De acordo com dados da estação meteorológica do Centro Estadual de Diagnóstico e Pesquisa em Fruticultura (CEFRUTI), o acumulado de chuva no verão chegou a 491 milímetros, superando em 41 mm a média histórica

Foto: Divulgação

Com o início do outono no dia 20 de março, encerrou-se oficialmente o verão 2025/2026 em Veranópolis. O período foi marcado por variações climáticas significativas, com volume de chuva acima da média, temperaturas elevadas e uma distribuição irregular das precipitações ao longo dos meses.

De acordo com dados da estação meteorológica do Centro Estadual de Diagnóstico e Pesquisa em Fruticultura (CEFRUTI), o acumulado de chuva no verão chegou a 491 milímetros, superando em 41 mm a média histórica. Apesar disso, o comportamento das precipitações foi desigual: dezembro concentrou mais da metade da chuva do verão, com 284 mm, sendo considerado um mês extremamente chuvoso e o oitavo dezembro mais úmido desde 1956.

Já janeiro e fevereiro apresentaram cenário oposto, com volumes abaixo da média e redução significativa no número de dias com chuva. Em fevereiro, por exemplo, houve apenas seis dias com precipitação, o que resultou em períodos prolongados de estiagem.

Essa irregularidade na distribuição da chuva trouxe reflexos diretos para o setor agrícola, especialmente em lavouras e pomares não irrigados, que enfrentaram déficit hídrico em momentos importantes do desenvolvimento das culturas.

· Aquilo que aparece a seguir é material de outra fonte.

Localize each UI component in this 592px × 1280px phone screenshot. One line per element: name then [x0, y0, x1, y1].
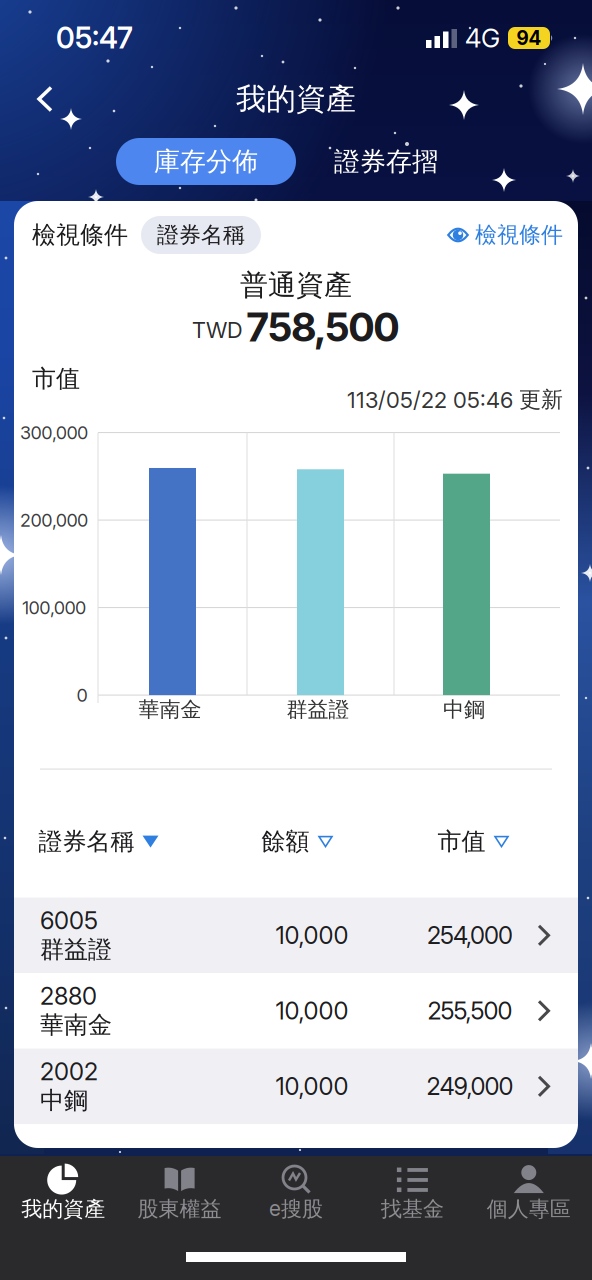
- staticText: 中鋼: [443, 697, 485, 722]
- staticText: 中鋼: [40, 1086, 88, 1115]
- staticText: 市值: [32, 364, 80, 394]
- staticText: 300,000: [20, 422, 88, 443]
- staticText: 254,000: [427, 921, 513, 950]
- button[interactable]: 證券存摺: [296, 138, 476, 185]
- staticText: 證券名稱: [38, 827, 134, 856]
- staticText: TWD: [192, 317, 243, 343]
- staticText: 華南金: [40, 1010, 112, 1040]
- staticText: 普通資產: [240, 268, 352, 302]
- button[interactable]: 6005: [14, 898, 578, 973]
- staticText: 檢視條件: [32, 220, 128, 250]
- staticText: 05:47: [56, 21, 133, 55]
- button[interactable]: Back: [0, 86, 53, 112]
- staticText: 4G: [465, 23, 500, 53]
- staticText: 市值: [438, 827, 486, 856]
- staticText: 100,000: [22, 597, 86, 618]
- button[interactable]: e搜股: [238, 1156, 354, 1222]
- staticText: 200,000: [20, 510, 88, 531]
- staticText: 庫存分佈: [154, 146, 258, 177]
- button[interactable]: 我的資產: [5, 1156, 121, 1222]
- button[interactable]: 證券名稱: [141, 216, 261, 254]
- button[interactable]: 餘額: [262, 827, 334, 856]
- staticText: 255,500: [428, 997, 512, 1025]
- staticText: 證券名稱: [157, 222, 245, 248]
- staticText: 249,000: [426, 1072, 514, 1100]
- staticText: 94: [516, 27, 542, 49]
- button[interactable]: 股東權益: [121, 1156, 238, 1222]
- staticText: 股東權益: [138, 1196, 222, 1222]
- staticText: 10,000: [276, 997, 348, 1025]
- staticText: 6005: [40, 906, 98, 935]
- button[interactable]: 市值: [438, 827, 510, 856]
- staticText: 檢視條件: [475, 222, 563, 248]
- staticText: 群益證: [40, 935, 112, 964]
- button[interactable]: 檢視條件: [447, 222, 563, 248]
- staticText: 群益證: [286, 697, 350, 722]
- staticText: 758,500: [246, 303, 400, 351]
- button[interactable]: 2002: [14, 1049, 578, 1124]
- staticText: 113/05/22 05:46 更新: [347, 386, 563, 413]
- button[interactable]: 證券名稱: [38, 827, 158, 856]
- staticText: 0: [76, 684, 88, 706]
- staticText: 餘額: [262, 827, 310, 856]
- staticText: e搜股: [269, 1196, 323, 1222]
- staticText: 個人專區: [487, 1196, 571, 1222]
- button[interactable]: 個人專區: [471, 1156, 587, 1222]
- staticText: 我的資產: [21, 1196, 105, 1222]
- staticText: 10,000: [276, 1072, 348, 1100]
- button[interactable]: 找基金: [354, 1156, 471, 1222]
- staticText: 2880: [40, 982, 97, 1010]
- staticText: 華南金: [138, 697, 202, 722]
- staticText: 證券存摺: [334, 146, 438, 177]
- staticText: 找基金: [381, 1196, 444, 1222]
- staticText: 2002: [40, 1057, 98, 1086]
- button[interactable]: 庫存分佈: [116, 138, 296, 185]
- staticText: 我的資產: [236, 81, 356, 117]
- button[interactable]: 2880: [14, 973, 578, 1049]
- staticText: 10,000: [276, 921, 348, 950]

Outro destaque do verão foi o comportamento das temperaturas. A média geral ficou 0,8°C acima do normal, com destaque para dezembro e fevereiro, que registraram desvios positivos mais acentuados. As máximas chegaram a 33°C, enquanto as mínimas atingiram 9,8°C ao longo da estação.

A radiação solar e a insolação também tiveram papel importante no período. Em média, o verão contou com 8,5 horas diárias de sol, com picos superiores a 13 horas em alguns dias. Janeiro se destacou como o mês com maior disponibilidade de radiação solar.

No setor vitivinícola, as condições foram consideradas favoráveis. O índice heliopluviométrico da safra 2025/2026 foi de 1,5, indicando cenário positivo para a maturação das uvas, especialmente nos meses de janeiro e fevereiro, quando as condições foram classificadas como ótimas.